Только смерть бдит за временем. Глупые смертные готовы радоваться с утра до ночи, и всю ночь, и опять до вечера. Но смерть за плечами каждого, и только она считает дни: смерть знает сроки. Вот это ВРЕМЯ СМЕРТИ и есть навь. А блаженство жизни, вечная ярь, радость жизни — явь.

Два времени у каждого — время яви, блаженства, яри, радости, и время нави — страха смерти, исчезновения, разлуки, страх смерти и есть НАВаждение. Только мы глотнем блаженства любви, радости — и смерть пришла. Будто особое существо с тонким нюхом, она видит и чует в смертном НАВЬЮ КОСТОЧКУ — за нее‑то и ухватывается смерть, волоча свою жертву. Навья косточка — предопределяет, обрекает человека из яви перейти в навь, стать добычей смерти…

Радуется, пляшет, любит, рожает в ярости и яри человеческая тварь — а навья косточка все растет и отвердевает в бедном, часто и не подозревающем о ее пребывании в нем, смертном…

Умрет — навья косточка и в могиле не исчезнет, в мертвом не сгниет… Найти же ее никто, кроме смерти самой, не может. Разве что ее прислужницы навки, мавки, навы…

Злые колдуньи, злые охотницы за детьми и роженицами… Мавки — около Киева, Чернигова… На всей же Руси — русалки…

Смерть вторгается в жизнь и наводит в ней свой уст&в и ряд… По–рядок… В рядок уставит могилы, и все сразу меняется.
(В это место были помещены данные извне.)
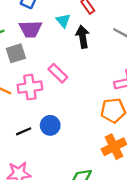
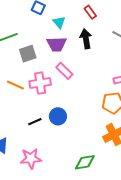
cyan triangle: (63, 21) -> (59, 22), moved
purple trapezoid: (30, 29) -> (57, 44), moved

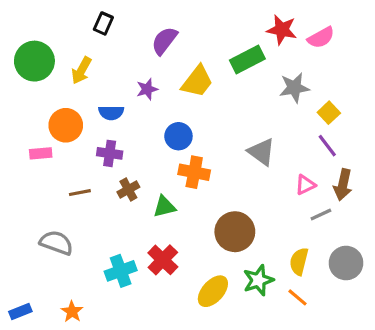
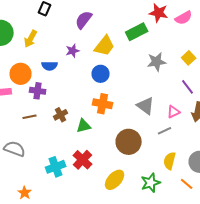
gray star: (294, 88) -> (157, 62), moved
yellow square: (329, 113) -> (189, 58), moved
blue circle: (178, 136) -> (101, 74), moved
gray triangle: (261, 152) -> (146, 106), moved
purple cross: (110, 153) -> (38, 91), moved
gray line: (321, 214) -> (165, 131), moved
green star: (258, 280) -> (151, 183), moved
orange line: (297, 297) -> (187, 184), moved

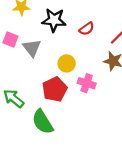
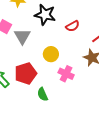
red pentagon: (55, 89) -> (26, 73), moved
green semicircle: (43, 122) -> (43, 94), moved, size x0.6

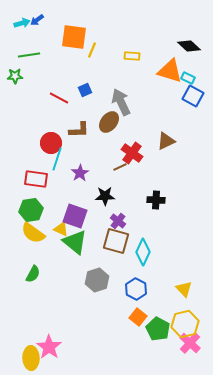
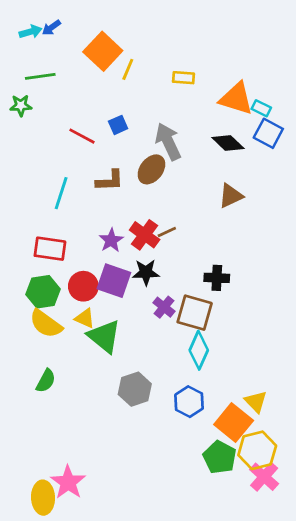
orange square: (74, 37) -> (103, 51), turned 36
black diamond: (189, 46) -> (228, 143), moved
red circle: (51, 143) -> (83, 286), moved
red cross: (132, 153) -> (145, 235), moved
cyan line: (57, 159) -> (61, 193), moved
purple square: (75, 216) -> (114, 281), moved
brown square: (116, 241) -> (195, 313), moved
orange square: (138, 317) -> (234, 422), moved, size x1.5

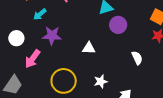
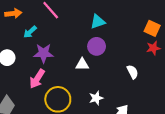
purple circle: (118, 25) -> (97, 46), moved
pink arrow: (33, 59) -> (37, 79), moved

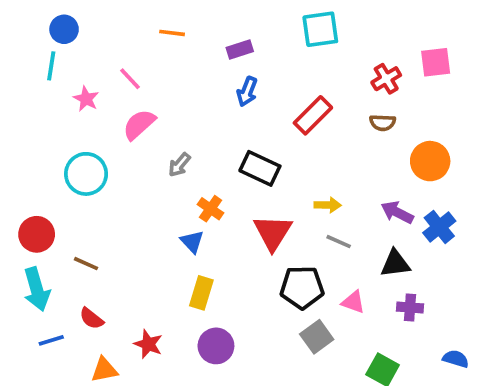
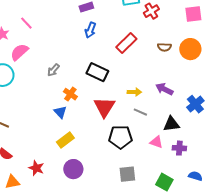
red cross: (386, 79) -> (151, 11), moved
pink semicircle: (139, 124) -> (19, 52), moved
orange circle: (430, 161) -> (190, 49), moved
purple arrow: (397, 212) -> (164, 89), moved
yellow rectangle: (201, 293) -> (65, 140), turned 36
pink triangle: (353, 302) -> (156, 142), moved
gray square: (317, 337) -> (127, 174), moved, turned 30
blue semicircle: (456, 359) -> (195, 176), moved

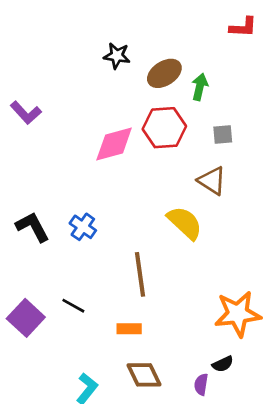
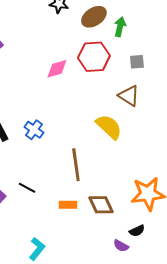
pink diamond: (114, 144) -> (57, 69), size x0.7
brown diamond: (144, 375) -> (101, 205), moved
purple semicircle: (201, 384) -> (121, 246), turned -70

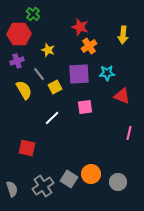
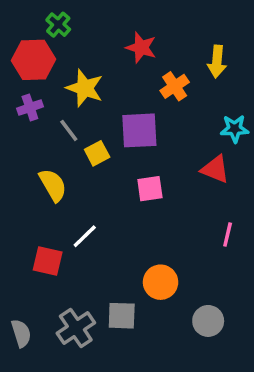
orange cross: (89, 46) -> (175, 86), moved
yellow star: (48, 50) -> (85, 88), size x1.5
cyan star: (107, 73) -> (235, 129), moved
yellow semicircle: (24, 90) -> (53, 185), moved
white line: (52, 118) -> (85, 236), moved
orange circle: (91, 174) -> (161, 282), moved
gray square: (69, 179) -> (122, 316), turned -30

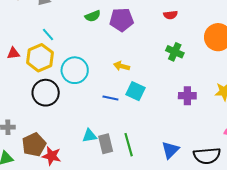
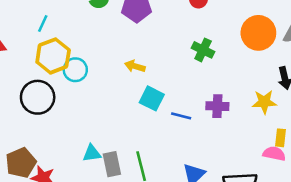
cyan line: (48, 35) -> (43, 24), turned 64
yellow hexagon: (40, 58) -> (53, 56), moved
cyan circle: (75, 70) -> (75, 70), size x0.7
blue line: (110, 98) -> (181, 116), moved

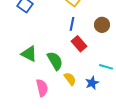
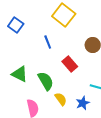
blue line: (72, 24) -> (48, 42), moved, turned -32

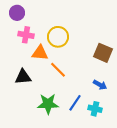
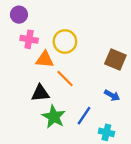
black triangle: (23, 77) -> (40, 93), moved
green star: (48, 104) -> (54, 117), turned 30
cyan cross: (95, 109) -> (106, 132), moved

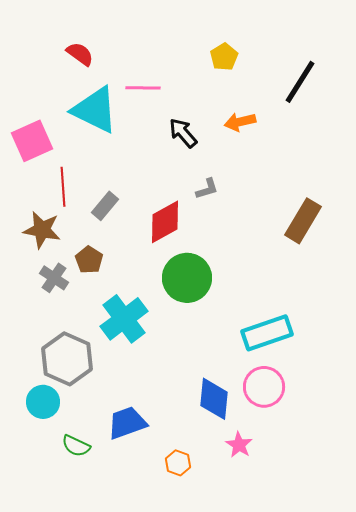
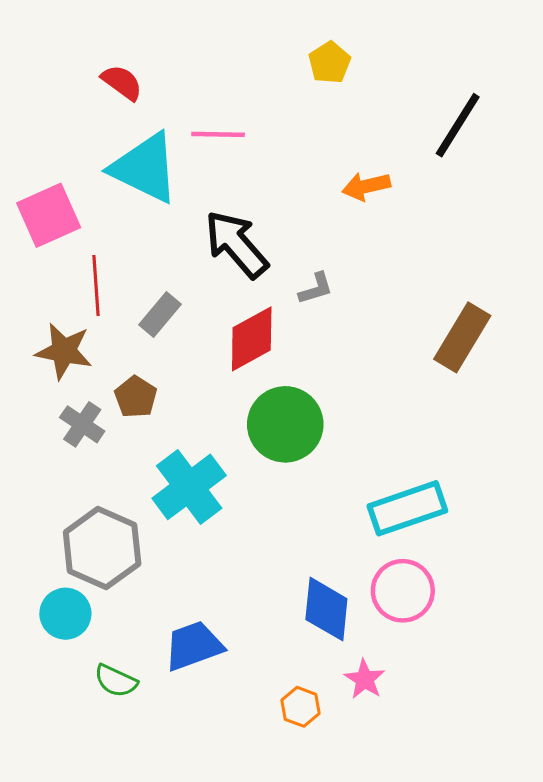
yellow pentagon: (224, 57) -> (330, 63), moved
black arrow: (183, 133) -> (236, 244), moved, size x1.5
orange hexagon: (178, 463) -> (301, 707), moved

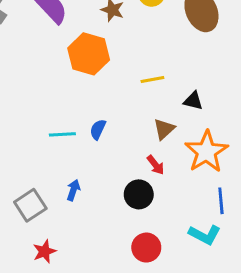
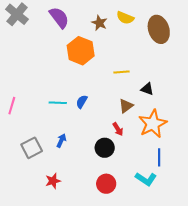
red star: (44, 251) -> (53, 181), moved

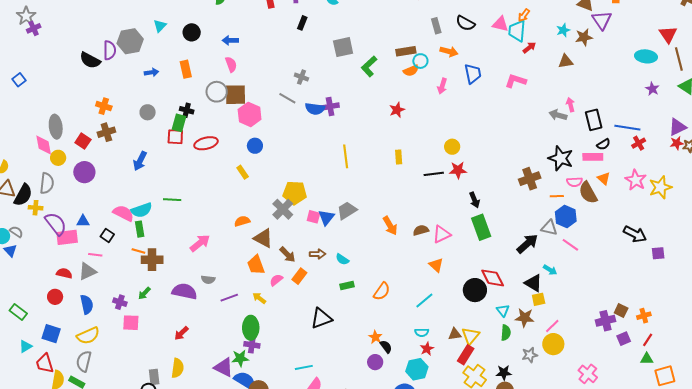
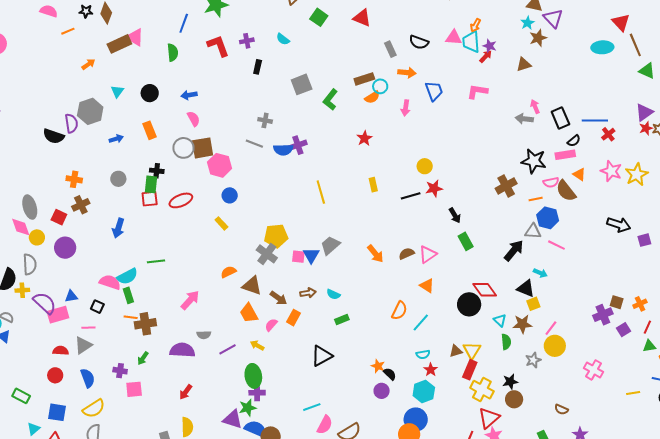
cyan star: (563, 30) -> (527, 23), moved
purple star: (652, 89) -> (490, 46), moved
green rectangle: (481, 227) -> (466, 241), size x0.7
orange semicircle: (382, 291) -> (399, 311), moved

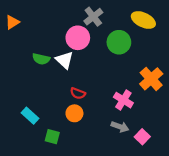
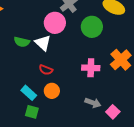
red semicircle: (78, 93) -> (46, 70), moved
pink cross: (123, 100) -> (91, 68), moved, turned -30
cyan rectangle: (30, 116) -> (29, 93), moved

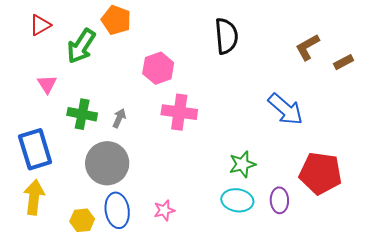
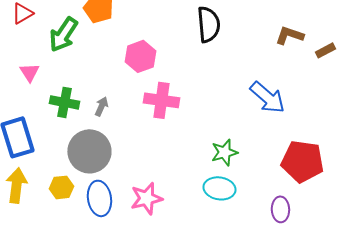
brown L-shape: (307, 47) -> (289, 35), turned 48
purple ellipse: (279, 200) -> (280, 209), moved
pink star: (164, 210) -> (146, 198), size x1.5
yellow hexagon: (82, 220) -> (61, 187), moved

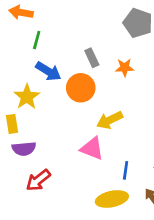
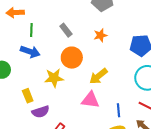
gray rectangle: (92, 58) -> (66, 30), moved
blue arrow: (48, 71) -> (30, 52), moved
yellow star: (27, 97) -> (54, 78), moved, turned -30

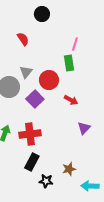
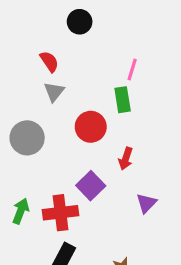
gray triangle: (26, 72) -> (54, 92), moved
purple square: (35, 99) -> (91, 186), moved
red arrow: (71, 100) -> (126, 159), turned 80

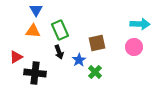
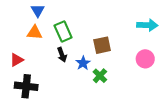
pink circle: (134, 47) -> (145, 59), moved
black cross: (35, 73) -> (26, 86), moved

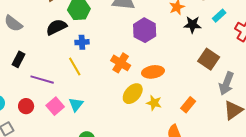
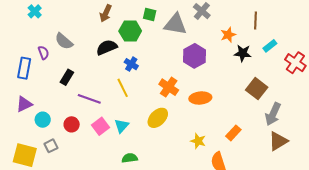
blue cross: (82, 42) -> (131, 64), turned 32
yellow ellipse: (133, 94) -> (158, 118), moved
yellow star: (154, 103) -> (198, 141), moved

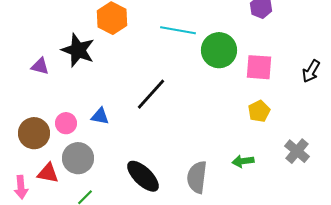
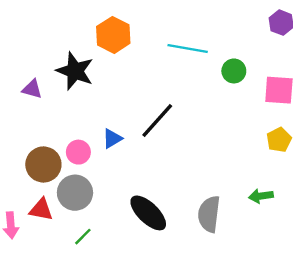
green circle: (219, 50) -> (234, 71), size x0.6
blue triangle: (100, 116) -> (112, 139), moved, turned -42
pink circle: (66, 123) -> (78, 152), moved
brown circle: (34, 133) -> (43, 164), moved

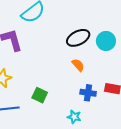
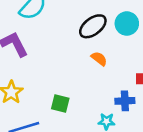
blue cross: (88, 93) -> (125, 101), moved

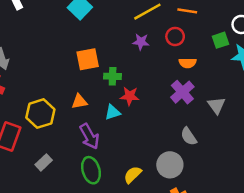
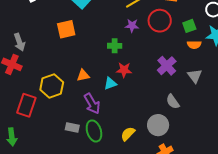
red circle: (175, 36) -> (160, 21), size x1.5
green square: (220, 40) -> (189, 26), moved
orange square: (88, 59) -> (66, 29), moved
orange semicircle: (188, 63) -> (194, 45), moved
green cross: (113, 76) -> (115, 46), moved
gray rectangle: (44, 162) -> (72, 128), moved, turned 56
Нет ни радости, ни блаженства, ни яри, ни яви, ни света…

Всемогущие русалки служат смерти и являются на земле, чтобы принять поклонение смертных — обреченных смерти — НАВИ. Русалки — жрицы ее.

Не будь смерти и Времени, отпущенного ею для людей, они утонули бы в своей ЯРИ — бешеных желаниях страстей, ЯВИ — безумной радости от встречи с миром, его красот, неожиданностей, приманок, соблазнов.

Смертный рождается в ЯВЬ — и рад каждому глотку молока матери, ее ласковому прикосновению, он борется за жизнь, цепляется за нее, чтобы в ней остаться…

Вдох — выдох: живительный воздух проходит через ноздри, запахи будоражат даже младенца, заставляя непостижно отличать его благое для себя и полезное.

А ВЕСЬ БЕЛЫЙ СВЕТ! Он так целителен и жадно желаем каждым. Без него — ТЬМА ТЬМУЩАЯ, что может утянуть и сбросить в бездны несуществования.

Явь — это всегда ВЕСЬ БЕЛЫЙ СВЕТ. Навь — ТЬМА — ТЬМУЩАЯ. ЯВЬ — это Солнце, НАВЬ — это Светило Ночи, ЛУНА…

Слуга Яви — Ярила, служанки Нави — русалки…

Они приходят на ВЕСЬ БЕЛЫЙ СВЕТ полюбоваться, а потом скрываются на ТОТ СВЕТ.

Солнце — ДАЖДЬБОГ. Полями мертвых, откуда приходят на землю к смертным русалки, чтобы пробыть тут одну Неделю, владеет ВЕЛЕС, ВОЛОС. А срок пребывания русалок на ВСЕМ БЕЛОМ СВЕТЕ — НЕДЕЛЯ, одна единица меры, отпущенного НАВЬЮ для людей. Неделя — седмица, семь дней.